General Taheri is Baba’s flea-market friend and Soraya’s father. He has come from a place of privilege and importance, having held a high-level government position before the turmoil forced him from Afghanistan. He is a man of great pride and tradition, governed by self-importance and a stoic defense of his family and reputation. Like Baba, he has found himself in America displaced from the power and influence he once enjoyed. General Taheri wrestles under the weight of the life he left behind. Unable to adjust fully to his new reality in America, he collects government welfare checks, refusing to lower himself and take a job he deems beneath him.

As a highly traditional Afghan man, General Taheri places great stock in how he is represented by his family. Specifically, he cares about the women in his life adhering to their designated roles. Soraya’s past sexual indiscretions have haunted him just as much as they have followed her, inflaming some of his harsher characteristics. He is hard, strong-willed, and at times cruel.
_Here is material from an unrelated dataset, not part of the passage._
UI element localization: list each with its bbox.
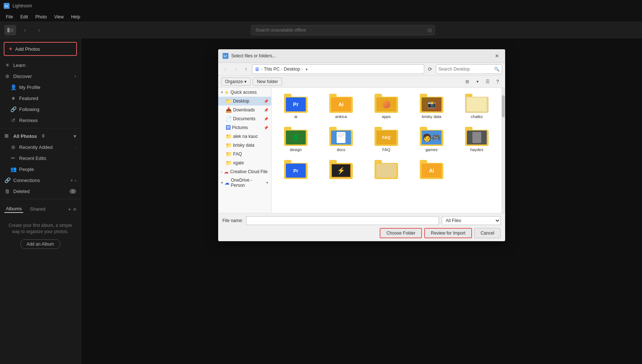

There is an immovability in his character that makes connecting with Soraya difficult. Under it all, though, he is a man who deeply loves his daughter. Where he wrestles with pride and complacency in his professional pursuits, he leaps into action when he perceives that his family is threatened. This protective instinct is evidenced by his going out to rescue Soraya from the man she had run away to live with—an action that she later describes to Amir as having saved her life.